What Happens to Your Body When You Try 4 Different Types of Walking

What Happens to Your Body When You Try 4 Different Types of Walking

Walking is a healthy physical activity. The type of walking you do can determine which health and wellness benefits you reap.

1. Brisk Walking

Brisk walking is a moderate-intensity exercise. You are walking fast enough (generally 2.5 to 4.5 miles per hour) when you are breathing harder than normal and can still talk in full sentences, but can’t sing.

Health benefits of brisk walking for at least 30 minutes at a time, most days (150 minutes or more per week), include:

  • Decreases the risk of heart disease and improves cardiovascular health
  • Lowers the risk of developing type 2 diabetes
  • Lowers blood pressure
  • Supports weight management
  • Improves cognitive abilities and lowers the risk of dementia
  • Reduces risk of depression and improves mood
  • Improves sleep quality
  • Helps maintain bone and joint health, including reducing loss of bone density

2. Power Walking

Power walking emphasizes proper form, including arm motion and a powerful stride, while walking fast. The pace will generally be 4 to 5.5 miles per hour. You may be able to achieve high-intensity exercise levels, where you are breathing very hard and can only speak a few words at a time.

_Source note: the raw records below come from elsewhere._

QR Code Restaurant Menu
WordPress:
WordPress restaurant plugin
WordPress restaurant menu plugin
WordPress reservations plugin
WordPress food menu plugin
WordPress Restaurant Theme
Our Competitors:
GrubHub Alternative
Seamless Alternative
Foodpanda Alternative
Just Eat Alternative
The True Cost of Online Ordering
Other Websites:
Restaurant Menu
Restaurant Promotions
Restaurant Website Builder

Health benefits of power walking regularly include those of brisk walking, but also the benefits of a higher level of exertion:

  • Improves cardiovascular fitness and muscular fitness
  • Improves circulation, reduces blood pressure, and improves cholesterol to lower cardiovascular health risks
  • Lowers risk of type 2 diabetes
  • Supports weight management
  • Relieves stress, boosts mood, and reduces cognitive decline
  • Helps keep joints healthy and reduces loss of bone density

3. Japanese Walking (Interval Walking Training)

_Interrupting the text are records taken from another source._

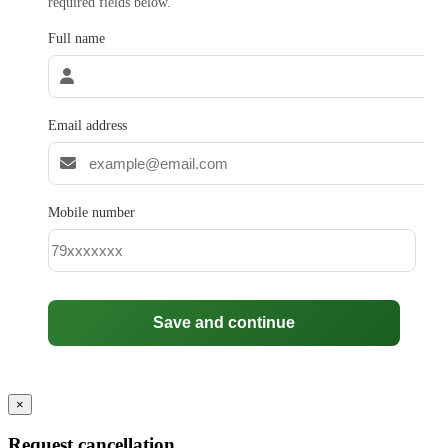
required fields below.
Full name
Email address
Mobile number
Save and continue
×
Request cancellation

Japanese walking is also called interval walking training. In this form of walking, you alternate between an easy and fast pace every three minutes for 30 minutes. This adds intensity to a walking workout.

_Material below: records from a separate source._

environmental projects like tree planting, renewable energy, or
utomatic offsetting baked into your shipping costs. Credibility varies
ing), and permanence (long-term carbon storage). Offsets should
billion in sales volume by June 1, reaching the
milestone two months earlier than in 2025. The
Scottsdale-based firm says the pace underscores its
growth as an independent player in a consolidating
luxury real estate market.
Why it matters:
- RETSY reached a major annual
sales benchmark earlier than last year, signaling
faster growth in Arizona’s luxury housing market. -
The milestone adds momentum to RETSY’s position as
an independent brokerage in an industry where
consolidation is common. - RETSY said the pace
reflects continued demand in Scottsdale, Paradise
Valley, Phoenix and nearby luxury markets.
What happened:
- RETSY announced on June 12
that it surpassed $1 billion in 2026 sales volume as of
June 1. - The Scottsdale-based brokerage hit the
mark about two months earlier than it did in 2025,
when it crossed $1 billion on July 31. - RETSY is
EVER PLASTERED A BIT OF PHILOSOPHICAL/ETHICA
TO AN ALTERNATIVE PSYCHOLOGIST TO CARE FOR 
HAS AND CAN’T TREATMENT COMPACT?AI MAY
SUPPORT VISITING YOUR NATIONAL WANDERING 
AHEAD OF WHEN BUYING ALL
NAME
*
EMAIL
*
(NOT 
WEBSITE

Benefits of Japanese walking include:

  • Improves your aerobic capacity (VO2max), an indicator of cardiovascular fitness
  • Lowers your blood pressure
  • As a moderate-to-intense exercise, provides the other health benefits of brisk walking

4. Walking 10,000 Steps per Day

While 10,000 steps per day is not a magic number, it can be a good target. However, it doesn’t in itself indicate whether you are getting enough moderate-intensity physical activity to reduce health risks. Various studies show:

  • Achieving 10,000 steps per day is associated with a lower risk of death and lower incidence of cardiovascular disease and some cancers. The researchers noted that if some steps are faster, there may be additional health benefits.
  • In another study, a lower risk of death was seen for people under age 60 who achieved 8,000 to 10,000 steps per day, and for people over 60 who achieved 6,000 to 8,000 steps per day.